TASK DESCRIPTION » Give a single number in reply. It is the count of lines below that contain the string "Mitarbeiters".

=== Begin Enclosure ===

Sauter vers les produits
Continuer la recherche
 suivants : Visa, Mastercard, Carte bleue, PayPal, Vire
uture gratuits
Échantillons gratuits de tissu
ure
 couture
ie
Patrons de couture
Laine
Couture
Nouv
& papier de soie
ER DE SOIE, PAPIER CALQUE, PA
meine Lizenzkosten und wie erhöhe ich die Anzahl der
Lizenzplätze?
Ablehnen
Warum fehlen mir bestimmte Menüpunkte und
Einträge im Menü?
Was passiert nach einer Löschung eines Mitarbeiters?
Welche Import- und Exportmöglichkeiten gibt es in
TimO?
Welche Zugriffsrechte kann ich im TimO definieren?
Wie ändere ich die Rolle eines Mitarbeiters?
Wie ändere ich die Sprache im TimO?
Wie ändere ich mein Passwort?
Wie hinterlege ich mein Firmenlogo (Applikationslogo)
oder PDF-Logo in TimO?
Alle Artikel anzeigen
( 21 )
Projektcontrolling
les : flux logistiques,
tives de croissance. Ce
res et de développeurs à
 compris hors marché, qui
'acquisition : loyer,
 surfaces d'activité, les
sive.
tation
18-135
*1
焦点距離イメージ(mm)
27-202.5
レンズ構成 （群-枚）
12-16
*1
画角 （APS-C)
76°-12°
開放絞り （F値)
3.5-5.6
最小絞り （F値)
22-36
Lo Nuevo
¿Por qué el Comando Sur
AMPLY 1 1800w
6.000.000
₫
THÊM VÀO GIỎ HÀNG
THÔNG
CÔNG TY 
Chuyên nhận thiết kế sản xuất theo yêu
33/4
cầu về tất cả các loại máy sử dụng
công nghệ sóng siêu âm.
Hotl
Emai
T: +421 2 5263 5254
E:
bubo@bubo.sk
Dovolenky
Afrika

=== End Enclosure ===
=== Begin Enclosure ===

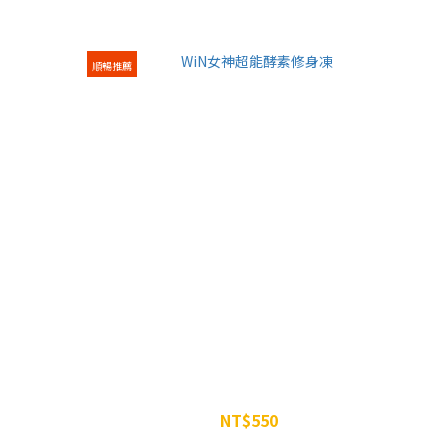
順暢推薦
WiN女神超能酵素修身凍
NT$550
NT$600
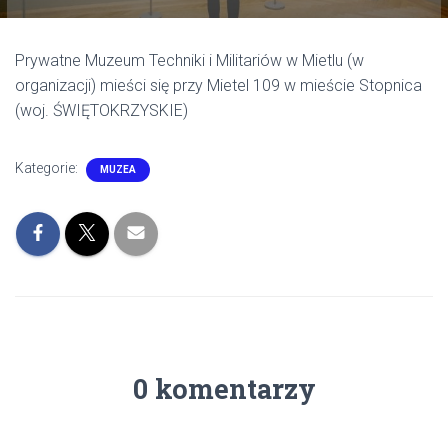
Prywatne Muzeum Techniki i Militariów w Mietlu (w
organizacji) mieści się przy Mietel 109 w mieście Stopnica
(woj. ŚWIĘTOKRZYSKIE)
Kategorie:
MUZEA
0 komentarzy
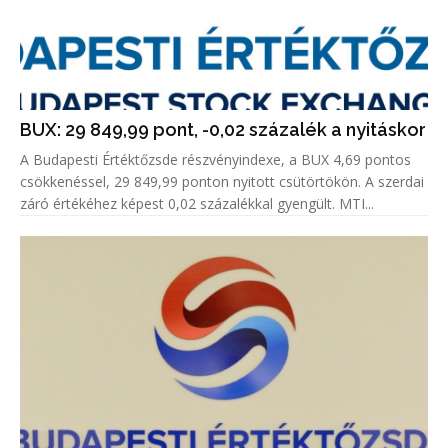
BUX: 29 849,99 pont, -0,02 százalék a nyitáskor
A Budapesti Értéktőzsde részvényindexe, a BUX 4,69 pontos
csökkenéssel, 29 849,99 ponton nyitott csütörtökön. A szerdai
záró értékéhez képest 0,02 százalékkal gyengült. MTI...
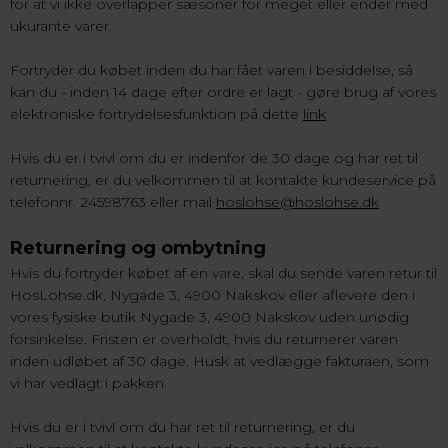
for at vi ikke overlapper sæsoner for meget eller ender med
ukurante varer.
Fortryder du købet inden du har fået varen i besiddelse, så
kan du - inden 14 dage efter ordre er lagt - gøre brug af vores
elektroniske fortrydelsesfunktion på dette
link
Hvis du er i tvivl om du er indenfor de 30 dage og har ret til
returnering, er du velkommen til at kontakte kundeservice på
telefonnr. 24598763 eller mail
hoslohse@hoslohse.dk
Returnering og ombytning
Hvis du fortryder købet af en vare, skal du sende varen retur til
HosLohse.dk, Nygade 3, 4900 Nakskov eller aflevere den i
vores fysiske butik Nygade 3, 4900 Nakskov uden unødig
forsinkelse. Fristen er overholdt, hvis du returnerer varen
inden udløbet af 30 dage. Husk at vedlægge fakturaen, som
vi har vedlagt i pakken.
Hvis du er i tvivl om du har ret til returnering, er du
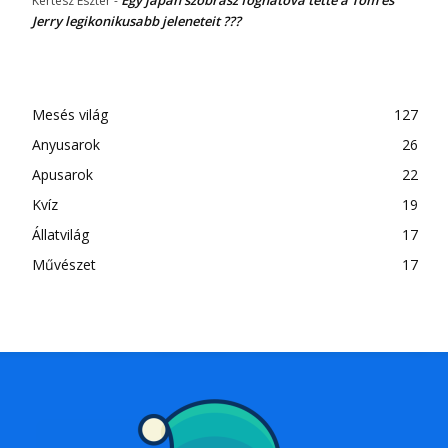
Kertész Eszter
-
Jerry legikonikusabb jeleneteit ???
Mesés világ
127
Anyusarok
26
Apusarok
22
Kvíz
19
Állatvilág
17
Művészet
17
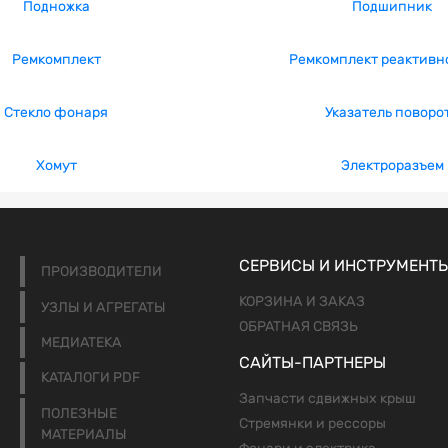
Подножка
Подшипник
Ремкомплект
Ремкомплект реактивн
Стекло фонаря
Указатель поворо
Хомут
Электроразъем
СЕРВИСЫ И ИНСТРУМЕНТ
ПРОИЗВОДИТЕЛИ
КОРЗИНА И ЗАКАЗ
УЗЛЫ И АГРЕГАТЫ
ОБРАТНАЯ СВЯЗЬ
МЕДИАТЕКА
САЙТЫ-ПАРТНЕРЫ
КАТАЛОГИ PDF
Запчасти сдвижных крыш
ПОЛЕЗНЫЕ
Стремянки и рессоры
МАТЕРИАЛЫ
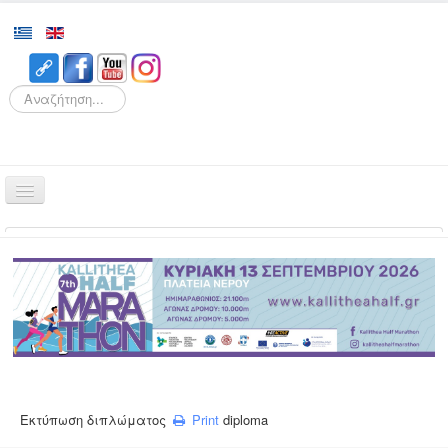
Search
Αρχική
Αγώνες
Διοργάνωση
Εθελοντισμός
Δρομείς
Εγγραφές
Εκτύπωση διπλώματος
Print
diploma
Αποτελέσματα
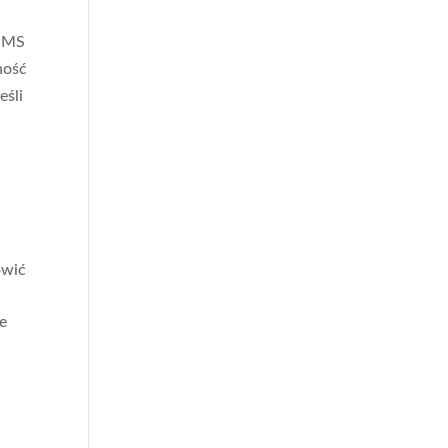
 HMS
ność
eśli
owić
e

=== End Enclosure ===
=== Begin Enclosure ===

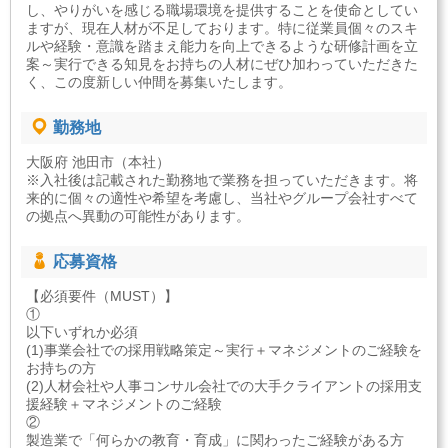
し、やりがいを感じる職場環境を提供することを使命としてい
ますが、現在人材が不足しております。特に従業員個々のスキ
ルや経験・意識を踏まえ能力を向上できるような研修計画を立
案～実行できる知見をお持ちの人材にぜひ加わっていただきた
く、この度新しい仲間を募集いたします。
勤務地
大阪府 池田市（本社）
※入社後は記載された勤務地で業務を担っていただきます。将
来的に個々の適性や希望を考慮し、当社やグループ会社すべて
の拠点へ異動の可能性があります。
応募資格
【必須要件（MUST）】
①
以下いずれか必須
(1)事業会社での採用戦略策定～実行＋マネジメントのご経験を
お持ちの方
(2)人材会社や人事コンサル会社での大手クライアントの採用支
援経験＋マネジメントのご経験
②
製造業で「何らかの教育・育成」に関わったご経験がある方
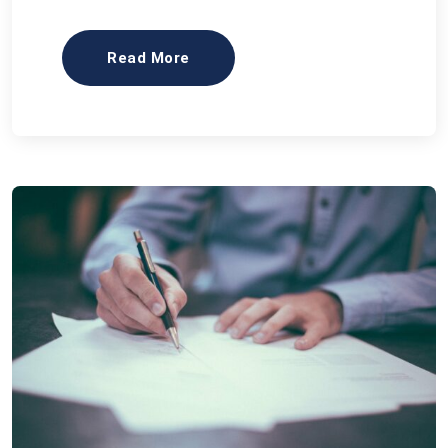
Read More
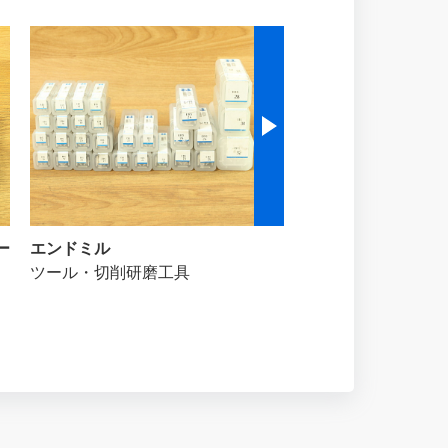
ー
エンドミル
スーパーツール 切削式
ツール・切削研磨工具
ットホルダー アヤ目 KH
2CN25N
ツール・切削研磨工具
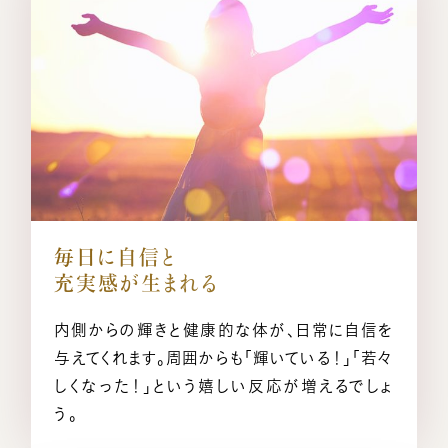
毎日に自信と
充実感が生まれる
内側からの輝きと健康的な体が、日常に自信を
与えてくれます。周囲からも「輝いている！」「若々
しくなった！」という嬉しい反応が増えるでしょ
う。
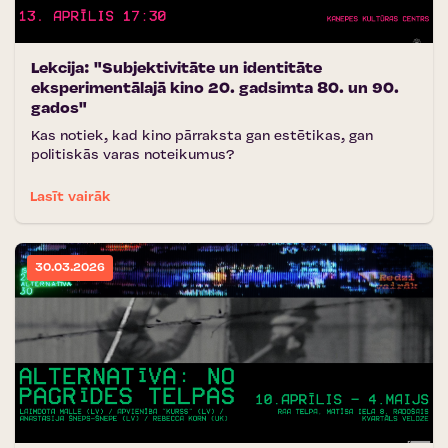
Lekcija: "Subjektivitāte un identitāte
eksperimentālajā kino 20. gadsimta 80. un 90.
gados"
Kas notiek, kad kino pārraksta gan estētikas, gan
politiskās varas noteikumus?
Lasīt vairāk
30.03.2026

=== End Enclosure ===

ANSWER TO THE EXERCISE » 2